Em paralelo à história de resistência e avanços da política municipal de educação do campo, os moradores de Santa Maria ainda convivem com uma política estadual de “corte de gastos a todo custo, que leva ao esfacelamento das escolas dentro delas mesmas”, sublinha Edineia em seu livro. 

“A Pedagogia da Alternância dentro da rede estadual passa por uma situação delicada. Diante do incisivo corte de gastos na educação, vem sendo alvo de constantes ataques por parte do Estado, que vê as suas ferramentas como despesas extras que poderiam ser evitados”, denuncia.

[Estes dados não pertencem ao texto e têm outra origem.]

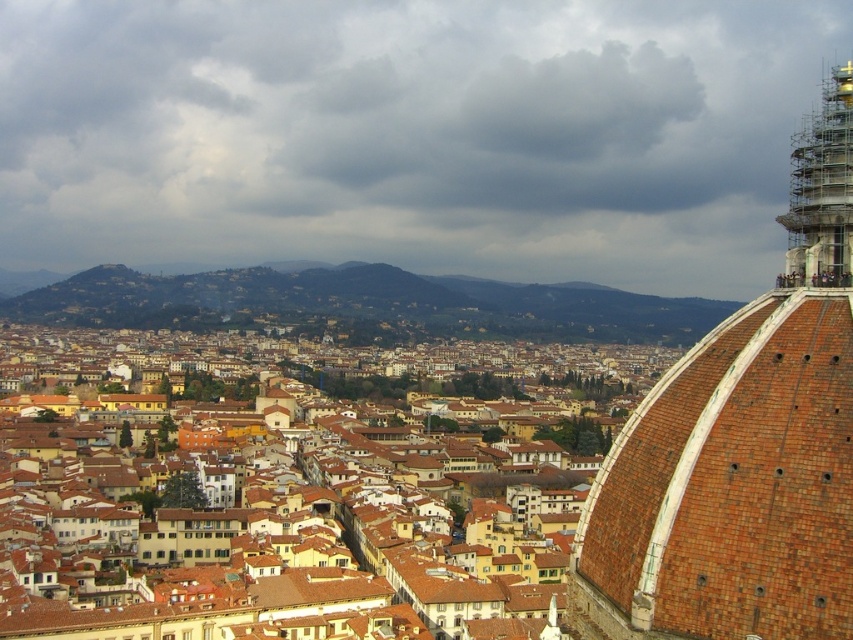 Question: Which of the following is the farthest from the observer?

Choices:
 (A) red brick dome at right
 (B) scaffolding metal spire at upper right

Answer: (B)

Question: Does red brick dome at right appear on the right side of scaffolding metal spire at upper right?

Choices:
 (A) yes
 (B) no

Answer: (B)

Question: Which point is farther to the camera?

Choices:
 (A) (699, 605)
 (B) (834, 72)

Answer: (B)

Question: Can you confirm if red brick dome at right is positioned above scaffolding metal spire at upper right?

Choices:
 (A) no
 (B) yes

Answer: (A)

Question: Is red brick dome at right wider than scaffolding metal spire at upper right?

Choices:
 (A) yes
 (B) no

Answer: (B)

Assim, hoje, a origem social e cultural de professores não é mais tão importante como no passado, quando a chegada de professoras não pomeranas na Emilio Schroeder causou um choque cultural que quase inviabilizou a escola, já que elas não se adaptavam à comida, aos sanitários e aos costumes do “povo da roça”, e tampouco a comunidade se esforçava para acolhê-las. 

“A escola anseia por um edital de contratação de professores específicos, que contemplem profissionais com formação em Educação do Campo. Ou que concordem em fazer formação em serviço enquanto atuam na escola”, acentua a autora. “Nós não precisamos de professores que têm medo de sujar as mãos na roça”, destaca, citando uma fala do agricultor orgânico Daniel Plaster, ao avaliar a situação das aulas práticas da escola, um dos entrevistados para a dissertação acadêmica. 

Histórias orais

Marineuza conta que, mesmo aposentada, mantém o vínculo com a educação. Para Edineia, essa postura é exemplar para ilustrar um perfil de educador que, “apesar de todas as dificuldades, enfrentam os problemas e se arriscam em uma iniciativa individual [e] conseguem [assim] promover a educação para a comunidade”.

Arquivo pessoal

Ao abrir sua própria casa (Waiands Huus) para a escola, observa, “seu modo de fazer educação parte agora da comunidade, retribuindo o voto de confiança que recebeu ao iniciar sua carreira”.

Marineuza recebe estudantes em casa e também vai até as escolas ministrar palestras, onde conta histórias orais em pomerano, uma prática vital para manter viva sua cultura tradicional, principal responsável pelo grande sucesso de sua educação do campo, exemplo para todo o Espírito Santo e o Brasil. “O povo pomerano educa os seus filhos através de histórias. Os pais nunca vão chegar para o filho, apontar o dedo e dizer: ‘é isso, assim, assim’. O povo pomerano senta com seu filho e conta uma história e através da história passa o que é certo e errado, passa a sabedoria”, ensina.